Exercise goal: In your copy, include every line of the records exactly and no picture at all.

Input for this task:
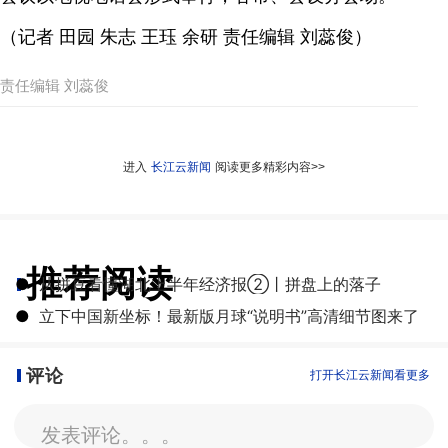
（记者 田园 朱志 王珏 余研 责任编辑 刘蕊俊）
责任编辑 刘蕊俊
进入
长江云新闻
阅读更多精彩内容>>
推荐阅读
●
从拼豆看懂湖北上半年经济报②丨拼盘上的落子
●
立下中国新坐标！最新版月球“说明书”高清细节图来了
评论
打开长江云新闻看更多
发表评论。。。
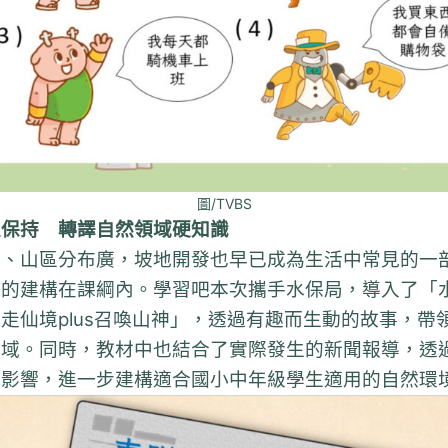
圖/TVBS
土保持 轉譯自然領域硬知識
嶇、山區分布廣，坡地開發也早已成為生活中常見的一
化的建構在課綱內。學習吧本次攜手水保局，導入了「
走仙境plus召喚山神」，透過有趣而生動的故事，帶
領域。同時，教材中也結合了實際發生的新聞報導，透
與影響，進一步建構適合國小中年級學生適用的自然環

Answer to this task:
（记者 田园 朱志 王珏 余研 责任编辑 刘蕊俊）
责任编辑 刘蕊俊
进入
长江云新闻
阅读更多精彩内容>>
推荐阅读
●
从拼豆看懂湖北上半年经济报②丨拼盘上的落子
●
立下中国新坐标！最新版月球“说明书”高清细节图来了
评论
打开长江云新闻看更多
发表评论。。。
圖/TVBS
土保持 轉譯自然領域硬知識
嶇、山區分布廣，坡地開發也早已成為生活中常見的一
化的建構在課綱內。學習吧本次攜手水保局，導入了「
走仙境plus召喚山神」，透過有趣而生動的故事，帶
領域。同時，教材中也結合了實際發生的新聞報導，透
與影響，進一步建構適合國小中年級學生適用的自然環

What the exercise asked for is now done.